------ Data for review
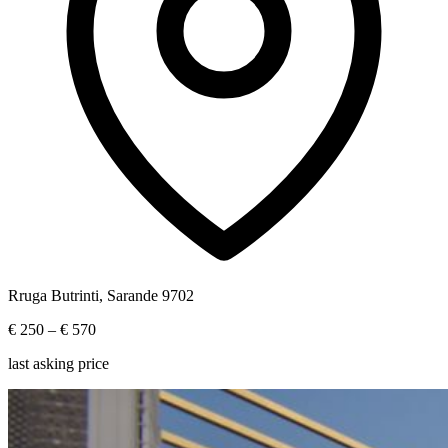
Rruga Butrinti, Sarande 9702
€ 250
– € 570
last asking price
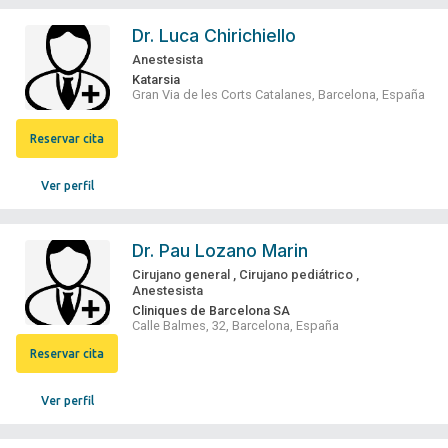
Dr.
Luca Chirichiello
Anestesista
Katarsia
Gran Via de les Corts Catalanes, Barcelona, España
Reservar cita
Ver perfil
Dr.
Pau Lozano Marin
Cirujano general
,
Cirujano pediátrico
,
Anestesista
Cliniques de Barcelona SA
Calle Balmes, 32, Barcelona, España
Reservar cita
Ver perfil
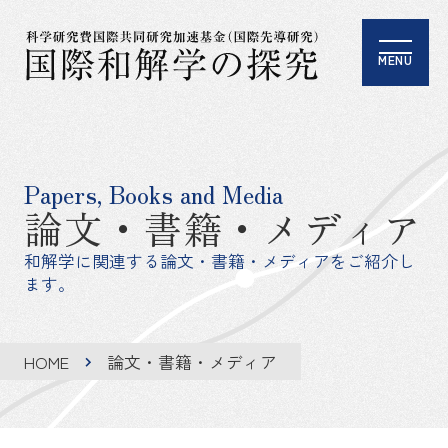
MENU
Papers, Books and Media
論文・書籍・メディア
和解学に関連する論文・書籍・メディアをご紹介し
ます。
HOME
論文・書籍・メディア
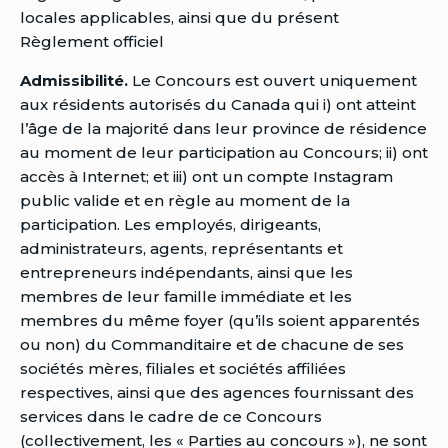
locales applicables, ainsi que du présent
Règlement officiel
Admissibilité.
Le Concours est ouvert uniquement
aux résidents autorisés du Canada qui i) ont atteint
l’âge de la majorité dans leur province de résidence
au moment de leur participation au Concours; ii) ont
accès à Internet; et iii) ont un compte Instagram
public valide et en règle au moment de la
participation. Les employés, dirigeants,
administrateurs, agents, représentants et
entrepreneurs indépendants, ainsi que les
membres de leur famille immédiate et les
membres du même foyer (qu’ils soient apparentés
ou non) du Commanditaire et de chacune de ses
sociétés mères, filiales et sociétés affiliées
respectives, ainsi que des agences fournissant des
services dans le cadre de ce Concours
(collectivement, les « Parties au concours »), ne sont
------------
* [Work to be completed]:
Check the listing above for "España". Show every line where it turns up.

* [Written solution]:
Gran Via de les Corts Catalanes, Barcelona, España
Calle Balmes, 32, Barcelona, España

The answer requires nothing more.